● What is needed: Of the entries below, return exactly those lines that fall between the one containing "комплектующих" and the one containing "deporte y desarrollo", the two end lines included.

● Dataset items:
####

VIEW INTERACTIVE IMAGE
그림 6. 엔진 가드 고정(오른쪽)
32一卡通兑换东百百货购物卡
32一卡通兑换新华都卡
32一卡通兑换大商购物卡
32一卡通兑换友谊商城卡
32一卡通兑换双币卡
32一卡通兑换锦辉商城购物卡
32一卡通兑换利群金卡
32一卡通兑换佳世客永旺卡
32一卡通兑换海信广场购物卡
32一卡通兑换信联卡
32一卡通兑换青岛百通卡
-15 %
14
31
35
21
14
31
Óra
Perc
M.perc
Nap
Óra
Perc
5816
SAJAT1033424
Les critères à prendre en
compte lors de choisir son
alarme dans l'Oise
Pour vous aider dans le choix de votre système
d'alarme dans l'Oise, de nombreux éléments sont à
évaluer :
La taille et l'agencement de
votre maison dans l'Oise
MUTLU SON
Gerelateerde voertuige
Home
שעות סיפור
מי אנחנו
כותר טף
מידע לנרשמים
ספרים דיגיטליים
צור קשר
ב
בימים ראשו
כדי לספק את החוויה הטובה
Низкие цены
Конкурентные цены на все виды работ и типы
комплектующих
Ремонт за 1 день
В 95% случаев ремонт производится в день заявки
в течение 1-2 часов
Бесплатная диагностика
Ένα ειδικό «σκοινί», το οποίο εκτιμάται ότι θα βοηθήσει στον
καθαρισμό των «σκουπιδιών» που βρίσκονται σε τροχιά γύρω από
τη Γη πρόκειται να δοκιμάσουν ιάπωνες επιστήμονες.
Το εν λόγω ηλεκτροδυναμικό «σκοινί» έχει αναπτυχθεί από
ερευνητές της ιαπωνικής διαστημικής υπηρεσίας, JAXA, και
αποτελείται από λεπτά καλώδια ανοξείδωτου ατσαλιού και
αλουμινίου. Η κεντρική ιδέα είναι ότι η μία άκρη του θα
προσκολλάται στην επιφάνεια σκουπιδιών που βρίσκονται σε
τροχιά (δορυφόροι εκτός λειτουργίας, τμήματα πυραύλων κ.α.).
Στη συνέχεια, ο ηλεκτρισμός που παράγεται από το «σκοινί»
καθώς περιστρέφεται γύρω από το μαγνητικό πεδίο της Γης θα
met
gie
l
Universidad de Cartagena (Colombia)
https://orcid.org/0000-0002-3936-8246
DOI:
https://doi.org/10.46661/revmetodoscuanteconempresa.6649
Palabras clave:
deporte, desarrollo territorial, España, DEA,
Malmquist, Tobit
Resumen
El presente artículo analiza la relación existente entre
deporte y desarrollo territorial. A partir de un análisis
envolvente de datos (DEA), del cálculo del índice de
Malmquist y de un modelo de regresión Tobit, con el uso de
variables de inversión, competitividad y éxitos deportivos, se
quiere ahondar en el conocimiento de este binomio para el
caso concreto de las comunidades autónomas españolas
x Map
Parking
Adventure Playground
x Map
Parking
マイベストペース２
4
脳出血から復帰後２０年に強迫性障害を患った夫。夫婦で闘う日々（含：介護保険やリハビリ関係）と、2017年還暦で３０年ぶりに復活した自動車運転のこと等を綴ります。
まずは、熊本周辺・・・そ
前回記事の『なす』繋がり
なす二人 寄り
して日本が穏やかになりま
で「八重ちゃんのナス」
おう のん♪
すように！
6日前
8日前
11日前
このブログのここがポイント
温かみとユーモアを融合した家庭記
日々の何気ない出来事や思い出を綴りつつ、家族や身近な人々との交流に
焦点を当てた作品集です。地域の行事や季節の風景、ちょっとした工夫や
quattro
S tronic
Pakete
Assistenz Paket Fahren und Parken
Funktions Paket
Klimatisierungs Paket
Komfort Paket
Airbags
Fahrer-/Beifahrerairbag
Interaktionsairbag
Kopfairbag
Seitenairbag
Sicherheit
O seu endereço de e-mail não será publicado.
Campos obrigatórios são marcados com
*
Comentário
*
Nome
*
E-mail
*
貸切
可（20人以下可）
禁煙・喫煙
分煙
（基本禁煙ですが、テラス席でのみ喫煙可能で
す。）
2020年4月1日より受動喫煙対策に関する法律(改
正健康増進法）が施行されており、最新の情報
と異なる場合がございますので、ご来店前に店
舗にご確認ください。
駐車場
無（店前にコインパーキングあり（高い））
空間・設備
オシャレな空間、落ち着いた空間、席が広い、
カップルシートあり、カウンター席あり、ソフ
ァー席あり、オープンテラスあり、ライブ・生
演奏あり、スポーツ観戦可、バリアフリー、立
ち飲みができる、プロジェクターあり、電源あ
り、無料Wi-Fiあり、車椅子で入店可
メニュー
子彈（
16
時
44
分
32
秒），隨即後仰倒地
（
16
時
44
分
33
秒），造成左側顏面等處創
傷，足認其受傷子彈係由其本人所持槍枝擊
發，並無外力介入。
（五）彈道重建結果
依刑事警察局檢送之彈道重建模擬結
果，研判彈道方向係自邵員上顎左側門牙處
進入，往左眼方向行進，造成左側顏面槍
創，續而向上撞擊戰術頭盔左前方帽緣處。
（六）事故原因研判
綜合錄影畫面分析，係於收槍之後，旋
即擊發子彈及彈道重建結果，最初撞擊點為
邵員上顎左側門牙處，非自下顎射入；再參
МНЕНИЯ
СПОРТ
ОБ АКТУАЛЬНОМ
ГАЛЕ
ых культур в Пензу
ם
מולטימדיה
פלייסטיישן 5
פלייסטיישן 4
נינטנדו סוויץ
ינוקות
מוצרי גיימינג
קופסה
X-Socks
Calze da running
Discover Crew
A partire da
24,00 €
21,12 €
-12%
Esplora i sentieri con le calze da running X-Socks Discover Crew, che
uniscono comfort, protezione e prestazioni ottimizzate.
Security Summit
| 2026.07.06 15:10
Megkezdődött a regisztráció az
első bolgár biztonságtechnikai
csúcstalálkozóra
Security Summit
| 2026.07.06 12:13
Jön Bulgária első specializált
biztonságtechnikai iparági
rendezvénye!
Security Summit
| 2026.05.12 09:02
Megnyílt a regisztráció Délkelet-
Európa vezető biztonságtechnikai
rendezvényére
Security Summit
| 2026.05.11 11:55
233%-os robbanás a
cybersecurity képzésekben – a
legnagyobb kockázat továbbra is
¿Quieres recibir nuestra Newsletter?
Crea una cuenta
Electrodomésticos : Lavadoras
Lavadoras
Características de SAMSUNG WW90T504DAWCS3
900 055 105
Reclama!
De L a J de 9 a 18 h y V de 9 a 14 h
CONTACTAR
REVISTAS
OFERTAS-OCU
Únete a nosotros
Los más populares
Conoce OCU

####

● Task response:
комплектующих
Ремонт за 1 день
В 95% случаев ремонт производится в день заявки
в течение 1-2 часов
Бесплатная диагностика
Ένα ειδικό «σκοινί», το οποίο εκτιμάται ότι θα βοηθήσει στον
καθαρισμό των «σκουπιδιών» που βρίσκονται σε τροχιά γύρω από
τη Γη πρόκειται να δοκιμάσουν ιάπωνες επιστήμονες.
Το εν λόγω ηλεκτροδυναμικό «σκοινί» έχει αναπτυχθεί από
ερευνητές της ιαπωνικής διαστημικής υπηρεσίας, JAXA, και
αποτελείται από λεπτά καλώδια ανοξείδωτου ατσαλιού και
αλουμινίου. Η κεντρική ιδέα είναι ότι η μία άκρη του θα
προσκολλάται στην επιφάνεια σκουπιδιών που βρίσκονται σε
τροχιά (δορυφόροι εκτός λειτουργίας, τμήματα πυραύλων κ.α.).
Στη συνέχεια, ο ηλεκτρισμός που παράγεται από το «σκοινί»
καθώς περιστρέφεται γύρω από το μαγνητικό πεδίο της Γης θα
met
gie
l
Universidad de Cartagena (Colombia)
https://orcid.org/0000-0002-3936-8246
DOI:
https://doi.org/10.46661/revmetodoscuanteconempresa.6649
Palabras clave:
deporte, desarrollo territorial, España, DEA,
Malmquist, Tobit
Resumen
El presente artículo analiza la relación existente entre
deporte y desarrollo territorial. A partir de un análisis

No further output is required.